= Work instructions =
Report only how many lines of the records contain the word "PropertiesEmitter".

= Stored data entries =
::::::::
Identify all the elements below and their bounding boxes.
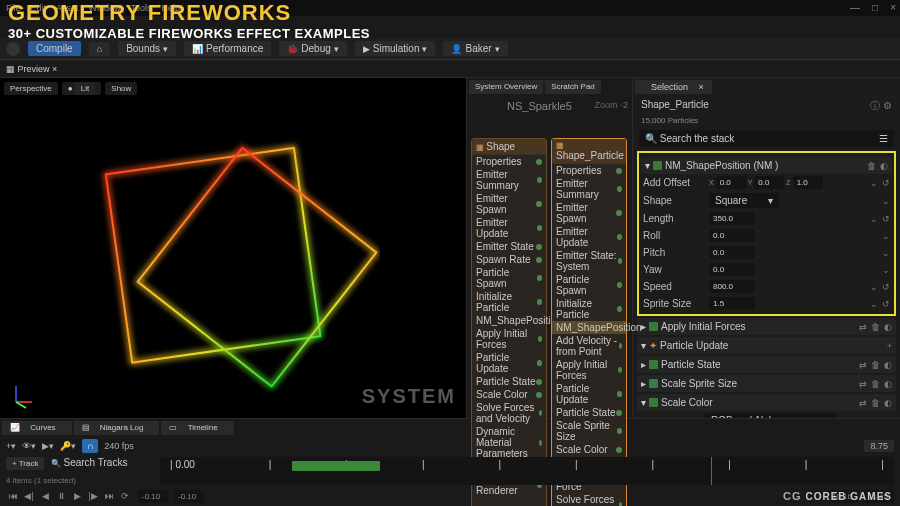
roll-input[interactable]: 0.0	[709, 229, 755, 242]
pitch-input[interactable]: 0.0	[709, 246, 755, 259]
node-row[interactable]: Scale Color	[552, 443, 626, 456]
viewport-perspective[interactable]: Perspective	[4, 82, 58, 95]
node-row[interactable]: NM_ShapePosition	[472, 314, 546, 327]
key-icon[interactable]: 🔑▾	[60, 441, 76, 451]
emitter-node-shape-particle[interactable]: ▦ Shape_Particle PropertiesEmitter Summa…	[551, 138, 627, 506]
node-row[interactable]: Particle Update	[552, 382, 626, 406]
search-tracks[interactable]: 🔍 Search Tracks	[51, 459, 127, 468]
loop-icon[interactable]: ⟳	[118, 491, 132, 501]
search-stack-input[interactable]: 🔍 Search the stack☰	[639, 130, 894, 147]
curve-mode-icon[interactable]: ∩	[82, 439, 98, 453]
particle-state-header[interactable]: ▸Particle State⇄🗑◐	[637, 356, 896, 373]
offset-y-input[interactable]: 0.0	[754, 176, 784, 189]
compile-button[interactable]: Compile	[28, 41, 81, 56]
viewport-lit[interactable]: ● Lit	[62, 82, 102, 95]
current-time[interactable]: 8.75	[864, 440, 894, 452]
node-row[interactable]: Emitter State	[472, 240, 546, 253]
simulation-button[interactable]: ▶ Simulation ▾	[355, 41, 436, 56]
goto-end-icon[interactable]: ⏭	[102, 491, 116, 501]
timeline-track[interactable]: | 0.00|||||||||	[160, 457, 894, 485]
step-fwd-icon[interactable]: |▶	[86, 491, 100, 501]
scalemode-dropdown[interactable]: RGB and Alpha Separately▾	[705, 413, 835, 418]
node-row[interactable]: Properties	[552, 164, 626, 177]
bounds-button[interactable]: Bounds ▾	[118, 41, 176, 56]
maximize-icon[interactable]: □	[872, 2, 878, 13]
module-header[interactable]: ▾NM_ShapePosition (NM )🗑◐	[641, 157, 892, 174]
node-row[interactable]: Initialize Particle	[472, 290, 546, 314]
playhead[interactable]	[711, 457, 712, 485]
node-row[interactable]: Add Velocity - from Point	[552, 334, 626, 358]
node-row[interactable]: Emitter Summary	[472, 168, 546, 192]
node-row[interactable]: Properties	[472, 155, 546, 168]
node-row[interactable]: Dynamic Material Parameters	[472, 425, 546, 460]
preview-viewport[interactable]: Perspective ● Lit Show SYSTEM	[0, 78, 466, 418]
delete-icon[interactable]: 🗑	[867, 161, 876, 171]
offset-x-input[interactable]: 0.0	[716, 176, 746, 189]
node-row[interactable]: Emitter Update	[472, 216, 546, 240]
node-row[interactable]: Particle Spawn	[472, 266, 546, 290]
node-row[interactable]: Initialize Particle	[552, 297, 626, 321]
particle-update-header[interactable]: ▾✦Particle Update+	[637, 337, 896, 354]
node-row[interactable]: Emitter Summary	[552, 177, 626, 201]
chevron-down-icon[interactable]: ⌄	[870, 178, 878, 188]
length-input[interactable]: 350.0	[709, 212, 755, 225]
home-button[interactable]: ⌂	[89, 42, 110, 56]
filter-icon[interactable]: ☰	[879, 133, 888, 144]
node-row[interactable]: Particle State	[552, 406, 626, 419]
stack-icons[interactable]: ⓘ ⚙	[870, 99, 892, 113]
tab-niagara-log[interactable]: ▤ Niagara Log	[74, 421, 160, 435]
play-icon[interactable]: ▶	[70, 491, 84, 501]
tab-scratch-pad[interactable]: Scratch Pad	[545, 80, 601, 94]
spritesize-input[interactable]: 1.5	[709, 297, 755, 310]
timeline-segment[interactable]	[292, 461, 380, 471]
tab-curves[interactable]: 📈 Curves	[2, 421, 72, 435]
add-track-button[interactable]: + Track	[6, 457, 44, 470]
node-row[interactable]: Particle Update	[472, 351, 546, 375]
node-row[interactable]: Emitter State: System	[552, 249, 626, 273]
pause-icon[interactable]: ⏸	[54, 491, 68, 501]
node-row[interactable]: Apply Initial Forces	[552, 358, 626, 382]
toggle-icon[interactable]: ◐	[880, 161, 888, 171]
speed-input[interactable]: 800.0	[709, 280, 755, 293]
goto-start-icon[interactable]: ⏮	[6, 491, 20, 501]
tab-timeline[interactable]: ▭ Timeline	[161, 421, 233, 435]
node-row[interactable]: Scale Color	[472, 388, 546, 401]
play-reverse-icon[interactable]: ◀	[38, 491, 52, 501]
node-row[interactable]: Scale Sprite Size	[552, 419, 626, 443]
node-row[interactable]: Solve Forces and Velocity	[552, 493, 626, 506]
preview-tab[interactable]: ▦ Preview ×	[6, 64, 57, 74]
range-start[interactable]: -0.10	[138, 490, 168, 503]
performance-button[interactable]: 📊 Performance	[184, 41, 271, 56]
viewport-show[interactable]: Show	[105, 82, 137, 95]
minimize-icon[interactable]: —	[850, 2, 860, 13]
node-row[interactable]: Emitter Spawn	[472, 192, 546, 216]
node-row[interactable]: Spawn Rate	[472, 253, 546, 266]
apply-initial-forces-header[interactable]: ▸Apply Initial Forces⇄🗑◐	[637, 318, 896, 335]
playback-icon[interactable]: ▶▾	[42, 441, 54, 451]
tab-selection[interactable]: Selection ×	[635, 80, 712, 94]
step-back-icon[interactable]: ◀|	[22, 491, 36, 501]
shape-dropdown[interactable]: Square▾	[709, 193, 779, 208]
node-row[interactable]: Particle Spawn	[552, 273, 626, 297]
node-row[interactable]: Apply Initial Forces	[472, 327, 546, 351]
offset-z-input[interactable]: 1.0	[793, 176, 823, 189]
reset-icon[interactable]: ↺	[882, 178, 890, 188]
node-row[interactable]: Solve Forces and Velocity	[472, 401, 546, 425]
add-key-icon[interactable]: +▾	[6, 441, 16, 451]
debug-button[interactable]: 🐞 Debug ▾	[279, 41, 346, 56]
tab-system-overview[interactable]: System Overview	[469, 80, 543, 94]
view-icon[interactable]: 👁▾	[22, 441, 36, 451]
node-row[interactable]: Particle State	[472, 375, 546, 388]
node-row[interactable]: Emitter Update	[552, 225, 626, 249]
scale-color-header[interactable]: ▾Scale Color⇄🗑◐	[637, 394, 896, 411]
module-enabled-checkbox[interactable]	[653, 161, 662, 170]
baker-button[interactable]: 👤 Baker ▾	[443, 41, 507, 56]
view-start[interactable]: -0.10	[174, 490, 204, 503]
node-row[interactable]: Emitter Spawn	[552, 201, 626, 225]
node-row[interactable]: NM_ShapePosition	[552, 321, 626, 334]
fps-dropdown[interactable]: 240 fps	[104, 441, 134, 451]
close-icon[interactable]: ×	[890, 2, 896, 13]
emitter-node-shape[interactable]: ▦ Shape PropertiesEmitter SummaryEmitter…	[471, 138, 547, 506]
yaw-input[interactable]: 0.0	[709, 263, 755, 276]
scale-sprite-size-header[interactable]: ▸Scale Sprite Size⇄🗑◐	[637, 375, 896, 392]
::::::::
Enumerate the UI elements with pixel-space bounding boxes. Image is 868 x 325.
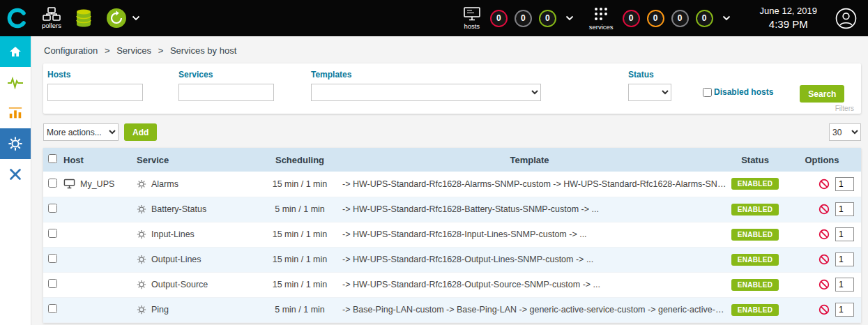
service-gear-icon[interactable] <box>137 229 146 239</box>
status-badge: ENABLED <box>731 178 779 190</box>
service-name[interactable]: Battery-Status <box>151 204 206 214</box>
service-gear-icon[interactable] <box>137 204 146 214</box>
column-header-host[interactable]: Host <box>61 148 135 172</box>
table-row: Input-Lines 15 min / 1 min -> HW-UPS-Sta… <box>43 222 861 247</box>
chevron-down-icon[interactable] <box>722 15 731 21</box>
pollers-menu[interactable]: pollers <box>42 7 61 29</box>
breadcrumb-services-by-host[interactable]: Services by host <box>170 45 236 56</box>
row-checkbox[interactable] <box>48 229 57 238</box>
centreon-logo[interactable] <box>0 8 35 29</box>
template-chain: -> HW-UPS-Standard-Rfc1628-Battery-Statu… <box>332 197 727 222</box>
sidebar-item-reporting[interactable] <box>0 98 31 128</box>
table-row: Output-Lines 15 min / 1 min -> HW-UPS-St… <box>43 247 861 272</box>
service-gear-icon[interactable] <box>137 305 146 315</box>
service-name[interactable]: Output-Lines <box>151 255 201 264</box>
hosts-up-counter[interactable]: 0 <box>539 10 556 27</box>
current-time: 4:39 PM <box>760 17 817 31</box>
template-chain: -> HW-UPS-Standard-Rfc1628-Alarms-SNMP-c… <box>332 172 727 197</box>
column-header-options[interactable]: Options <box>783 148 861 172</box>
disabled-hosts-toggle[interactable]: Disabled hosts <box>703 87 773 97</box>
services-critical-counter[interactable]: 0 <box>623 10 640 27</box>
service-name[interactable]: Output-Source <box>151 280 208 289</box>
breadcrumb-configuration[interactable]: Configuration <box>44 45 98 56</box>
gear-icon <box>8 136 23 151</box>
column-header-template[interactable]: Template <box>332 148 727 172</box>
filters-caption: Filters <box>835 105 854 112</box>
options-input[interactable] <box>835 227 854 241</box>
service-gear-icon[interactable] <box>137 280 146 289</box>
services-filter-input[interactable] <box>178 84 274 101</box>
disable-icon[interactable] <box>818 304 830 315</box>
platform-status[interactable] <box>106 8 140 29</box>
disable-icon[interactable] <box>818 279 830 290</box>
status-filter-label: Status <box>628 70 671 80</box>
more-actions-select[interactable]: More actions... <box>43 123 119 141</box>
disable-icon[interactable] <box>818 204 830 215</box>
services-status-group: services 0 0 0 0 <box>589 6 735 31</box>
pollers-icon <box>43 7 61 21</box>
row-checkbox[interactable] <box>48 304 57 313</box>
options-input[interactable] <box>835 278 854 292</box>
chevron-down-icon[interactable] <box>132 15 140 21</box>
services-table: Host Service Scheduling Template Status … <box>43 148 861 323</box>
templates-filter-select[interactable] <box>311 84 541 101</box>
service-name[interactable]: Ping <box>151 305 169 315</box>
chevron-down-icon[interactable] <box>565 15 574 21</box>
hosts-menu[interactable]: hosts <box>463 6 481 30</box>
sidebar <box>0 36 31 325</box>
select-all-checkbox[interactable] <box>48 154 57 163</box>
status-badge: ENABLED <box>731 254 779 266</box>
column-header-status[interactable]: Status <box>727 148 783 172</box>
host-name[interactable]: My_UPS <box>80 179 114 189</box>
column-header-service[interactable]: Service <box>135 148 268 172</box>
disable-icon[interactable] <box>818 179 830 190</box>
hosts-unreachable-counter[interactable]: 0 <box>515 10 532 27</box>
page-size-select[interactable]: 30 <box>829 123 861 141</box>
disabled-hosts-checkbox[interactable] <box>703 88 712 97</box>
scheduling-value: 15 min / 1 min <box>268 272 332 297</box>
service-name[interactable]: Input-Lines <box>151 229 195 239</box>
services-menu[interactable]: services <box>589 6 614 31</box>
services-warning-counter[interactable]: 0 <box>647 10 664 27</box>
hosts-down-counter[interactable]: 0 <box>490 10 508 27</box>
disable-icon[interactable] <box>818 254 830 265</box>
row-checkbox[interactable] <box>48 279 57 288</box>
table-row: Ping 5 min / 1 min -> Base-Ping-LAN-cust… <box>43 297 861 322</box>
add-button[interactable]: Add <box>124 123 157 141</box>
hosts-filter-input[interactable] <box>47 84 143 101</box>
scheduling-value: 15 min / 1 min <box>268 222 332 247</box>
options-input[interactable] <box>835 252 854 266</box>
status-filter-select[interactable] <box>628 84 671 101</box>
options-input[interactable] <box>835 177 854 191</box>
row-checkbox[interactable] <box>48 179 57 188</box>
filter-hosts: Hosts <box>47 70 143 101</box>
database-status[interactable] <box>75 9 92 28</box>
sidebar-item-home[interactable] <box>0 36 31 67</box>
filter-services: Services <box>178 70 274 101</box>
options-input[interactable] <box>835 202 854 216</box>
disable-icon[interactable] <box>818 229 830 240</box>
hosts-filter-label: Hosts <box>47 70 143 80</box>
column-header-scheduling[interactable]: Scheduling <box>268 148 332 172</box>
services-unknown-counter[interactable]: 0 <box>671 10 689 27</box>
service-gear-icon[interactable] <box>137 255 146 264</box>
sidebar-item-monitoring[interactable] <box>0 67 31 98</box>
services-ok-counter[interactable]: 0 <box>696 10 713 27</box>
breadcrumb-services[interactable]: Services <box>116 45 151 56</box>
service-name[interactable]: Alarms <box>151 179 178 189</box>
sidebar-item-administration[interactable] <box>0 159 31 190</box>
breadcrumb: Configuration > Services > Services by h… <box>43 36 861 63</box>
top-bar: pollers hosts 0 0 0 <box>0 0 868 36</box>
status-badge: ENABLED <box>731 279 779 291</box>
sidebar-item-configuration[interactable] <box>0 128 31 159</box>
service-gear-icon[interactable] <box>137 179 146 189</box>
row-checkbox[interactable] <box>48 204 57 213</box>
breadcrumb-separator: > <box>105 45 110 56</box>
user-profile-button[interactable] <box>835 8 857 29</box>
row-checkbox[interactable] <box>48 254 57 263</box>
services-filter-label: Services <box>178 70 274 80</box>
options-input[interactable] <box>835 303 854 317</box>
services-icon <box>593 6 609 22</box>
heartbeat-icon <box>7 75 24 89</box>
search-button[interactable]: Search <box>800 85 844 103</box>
::::::::
= Answer section =
2